El inventario puede quedar viejo en cuestión de días
Durante el webinar “Estudio sobre el impacto de la seguridad de las APIs 2026” al cual NotiPress tuvo acceso, Paulo Braga Craveiro, Senior Security Engineer de Akamai, explicó que mantener un registro manual resulta especialmente difícil en entornos donde las interfaces cambian constantemente.

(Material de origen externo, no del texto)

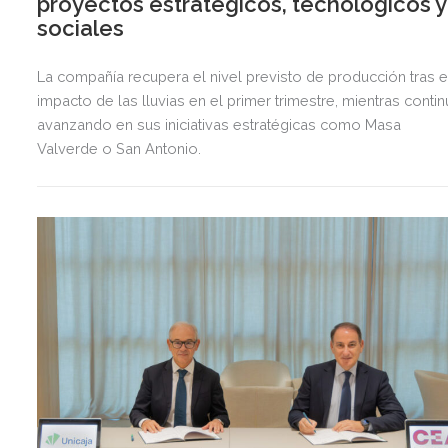
proyectos estratégicos, tecnológicos y
sociales
La compañía recupera el nivel previsto de producción tras e
impacto de las lluvias en el primer trimestre, mientras contin
avanzando en sus iniciativas estratégicas como Masa
Valverde o San Antonio.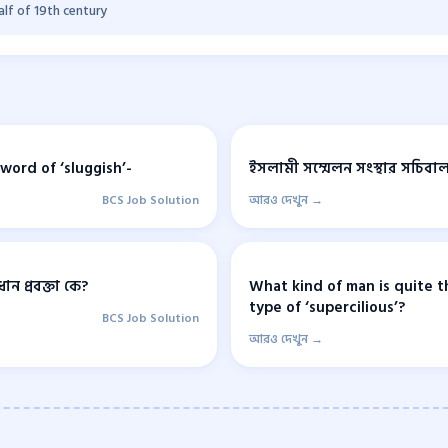
alf of 19th century
word of ‘sluggish’-
ইসলামী সম্মেলন সংস্থার সচিবা
BCS Job Solution
আরও দেখুন →
ধান প্রবক্তা কে?
What kind of man is quite t
type of ‘supercilious’?
BCS Job Solution
আরও দেখুন →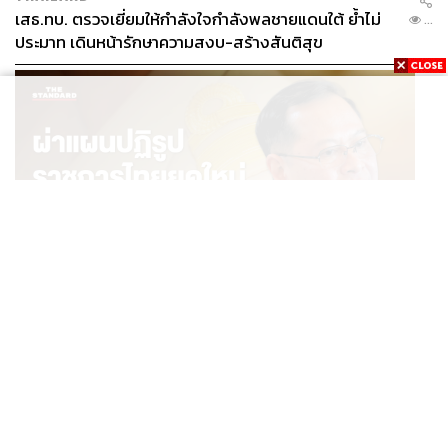
เสธ.ทบ. ตรวจเยี่ยมให้กำลังใจกำลังพลชายแดนใต้ ย้ำไม่
...
ประมาท เดินหน้ารักษาความสงบ-สร้างสันติสุข
POLITICS
ผ่าแผนปฏิรูปราชการไทยยุคใหม่ ‘รัฐจิ๋วแต่แจ๋ว’ ในแบบ
...
ปกรณ์ นิลประพันธ์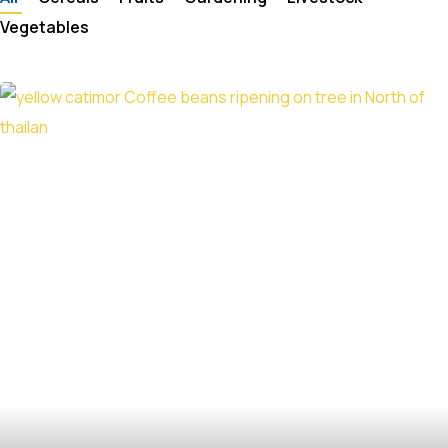
Vegetables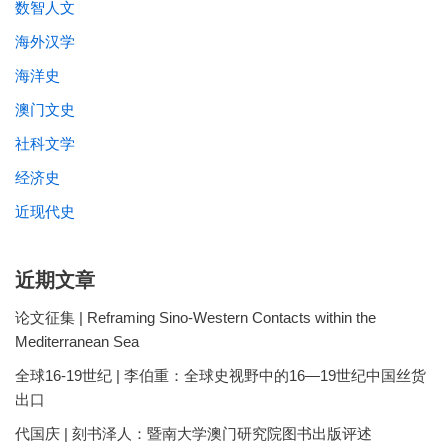
数智人文
海外汉学
海洋史
澳门文史
社科文学
经济史
近现代史
近期文章
论文征集 | Reframing Sino-Western Contacts within the
Mediterranean Sea
全球16-19世纪 | 李伯重：全球史视野中的16—19世纪中国丝货
出口
代国庆 | 刻书泽人：暨南大学澳门研究院图书出版评述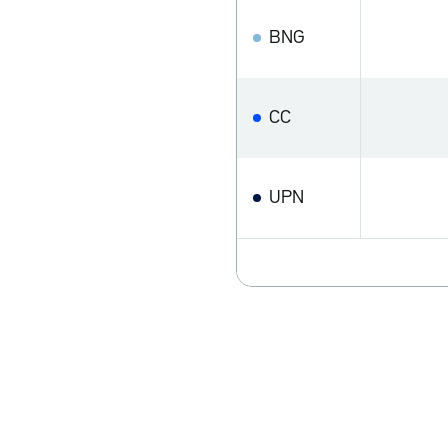
BNG
CC
UPN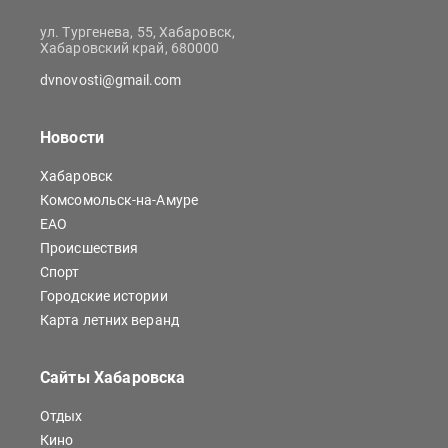
ул. Тургенева, 55, Хабаровск,
Хабаровский край, 680000
dvnovosti@gmail.com
Новости
Хабаровск
Комсомольск-на-Амуре
ЕАО
Происшествия
Спорт
Городские истории
Карта летних веранд
Сайты Хабаровска
Отдых
Кино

“Si utilizamos un proceso manual, por ejemplo, y hoy hacemos este inventario, quizá en una semana ya está totalmente desactualizado”, señaló. Algunas APIs, añadió, pueden modificarse varias veces en un mismo día.
La velocidad de creación también aumenta con la adopción de inteligencia artificial. Para Akamai, esta expansión vuelve más complejo identificar qué conexiones siguen activas, quién las administra y cuáles pueden acceder a información confidencial. El informe advierte que, sin esa visibilidad, los equipos tienen mayores dificultades para priorizar riesgos y responder ante posibles filtraciones.
APIs que existen, pero nadie está mirando
El problema no se limita a interfaces nuevas. Craveiro describió las llamadas shadow APIs, aquellas que están operativas pero no aparecen correctamente documentadas. También mencionó APIs no autorizadas, versiones antiguas que continúan disponibles y otras que dejaron de registrar tráfico, pero permanecen dentro de la infraestructura.
“Shadow APIs es un gran problema para las compañías porque al final no se puede identificar correctamente los riesgos”, afirmó.
El informe regional muestra que esta falta de supervisión ya figura entre las causas señaladas de incidentes: 33% de los encuestados en México y 36% en Brasil mencionó inventarios o monitoreo deficientes, incluidas APIs ocultas desconocidas.
La escala real puede sorprender a las empresas
La distancia entre lo que una organización cree tener y lo que realmente opera puede ser considerable. Craveiro relató que, en algunos casos observados por Akamai, una empresa puede estimar que dispone de 100 o 200 APIs y terminar encontrando 2,000 o 3,000 al revisar su entorno.
Esa diferencia cambia el problema de seguridad: proteger únicamente lo conocido deja fuera interfaces capaces de manejar datos, conectarse con socios o permanecer disponibles en versiones antiguas. Por eso, durante el webinar Akamai colocó el descubrimiento automático como el primer pilar de su propuesta de API Security, orientado a detectar interfaces, registrar cambios e identificar dónde circula información sensible.